Wednesday, April 25, 2012

Re: buildout development vs. deployment

Hi Tom,

great answer, thanks. A lot of other sites mentioned Fabric. I'll definitely check it out.

/Reik

On Wed, Apr 25, 2012 at 1:22 PM, Tom Evans <tevans.uk@googlemail.com> wrote:
On Wed, Apr 25, 2012 at 11:21 AM, Reikje <reik.schatz@gmail.com> wrote:
> Hi, I am looking into buildout to deploy a django webapp and all it's
> dependencies. I find it quite useful even during development because it
> forces you to keep track of your dependencies. A question regarding some
> best practices. Lets say I have buildout.cfg and setup.py in my project root
> and checked in into SCM. My webapp is listed under develop in buildout.cfg.
> While this is great, during deployment this is probably not what you want
> because you wanna lock the version of your source code. I want to do a git
> revision checkout to archive this. So i guess I need to maintain two
> different buildout.cfg files, one for development and one for deployment.
> How can this be organized to avoid DRY?
>
> On a side note, what are the alternatives to buildout. Maybe there is
> something even better :)
>

I have no experience of buildout, but I have spent a lot of time
working on SCM for my django sites, so I'll describe what I do.

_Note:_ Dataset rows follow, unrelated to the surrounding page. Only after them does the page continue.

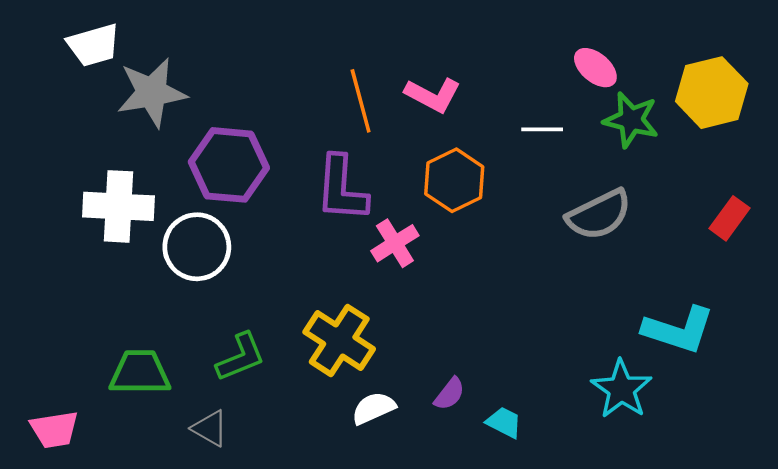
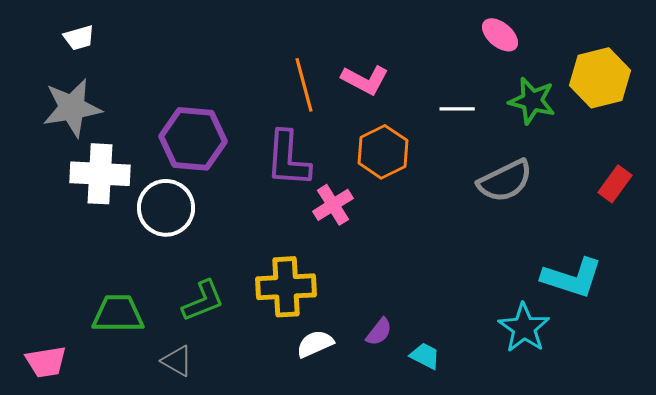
white trapezoid: (94, 45) -> (79, 38), size x0.7
pink ellipse: (595, 68) -> (500, 35), moved
gray star: (152, 93) -> (72, 108), moved
yellow cross: (339, 340) -> (286, 287), turned -36

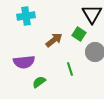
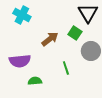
cyan cross: (26, 16) -> (22, 15), turned 36
green semicircle: (39, 82) -> (35, 81), turned 32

Everything here is built around subversion, we don't use git. If you
haven't used subversion, 'svn:externals' check out another repository
in the specified location. It's a way of composing disparate bits of
versioned repositories.

The first thing to discuss is the project source code. This lives in
svn/projectname/trunk, with release branches in
svn/projectname/releases. Minor work happens on trunk, and is merged
to release branch(es). Major work happens on feature branches, which
is then merged to trunk and then to release branches.

Of course, project source code in itself is not enough to run a site.
The project must be deployed and configured for a specific host. We do
this with 'deployments'. Each deployment corresponds to an instance of
a project running on a specific server, and lives in
svn/projectname/deployments/servername, and consists of a skeleton
directory structure (derived from a base version), and lots of
'svn:externals' links.

So the deployment contains the structure of the project, and links to
check out the project code and other required files, like scripts for
starting/stopping the project, a bootstrap script for creating the
virtualenv environment, the settings files, etc, which are also all
stored in subversion.

The next stage is libraries. For this, we use virtualenv and pip. We
have a bootstrap script which creates the virtualenv if it is not
present, and a requirements.pip file, which lists the libraries and
specific versions to install.
All of our libraries are installed via pip, and we have a process
which checks out both our own libraries and patched vendor libraries
(eg, like django-debug-toolbar), builds packages from them, and pushes
them to our own pypi site¹. All our packages are then installed from
this pypi site.
The requirements.pip is another 'svn:externals' file, checked out from
svn/projectname/configurations/. All the production sites share one
requirements.pip.

The project has a default_settings.py file, and each deployment also
checks out a deployment specific settings.py, which imports from
default_settings.py and adds the host-specific settings for that site.

Every check-in on the project results in a buildbot updating a
buildbot specific deployment and running tests. There is a buildbot
for trunk and for each active release branch.

All schema migrations are taken care of by south.

Finally, all the production deployments are managed by a Fabric
fabfile. This contains programmatic instructions for doing various
tasks, eg update app servers to latest version, which:
 takes one set of backend servers out of the rotation
 stops DB replication from that deployment
 updates that deployment
 installs/uninstalls libraries as indicated in (updated) requirements.pip
 runs south sschema migrations
 marks that backend as the only active backend
 restarts DB replication
 updates all other servers.

If you're not using fabric, or some other automated rollout tool, to
manage your services, you should be!

For our 'bulletproof' sites, we have an exact replica of a production
stack in test. We never update the live site until we've updated this
test replica successfully.

Creating a new backend deployment is as simple as copying the stock
deployment, creating the site specific settings.py, checking it out on
a host and running the bootstrap script. In fact, it's slightly easier
than that, its 'fab new_prod_site hostname'.

Since everything is in subversion, we can easily re-constitute a site
as it was, or reproduce the exact same configuration in development as
we have in production. This aids debugging and increases confidence in
the system.

Cheers

Tom

Tools:

virtualenv: http://www.virtualenv.org/en/latest/index.html
pip: http://www.pip-installer.org/en/latest/index.html
south: http://south.aeracode.org/
fabric: http://fabfile.org/
buildbot: http://trac.buildbot.net/


¹ It's not as good as the real pypi site, its really just a big folder
served over http with all the packages in it. Works well enough.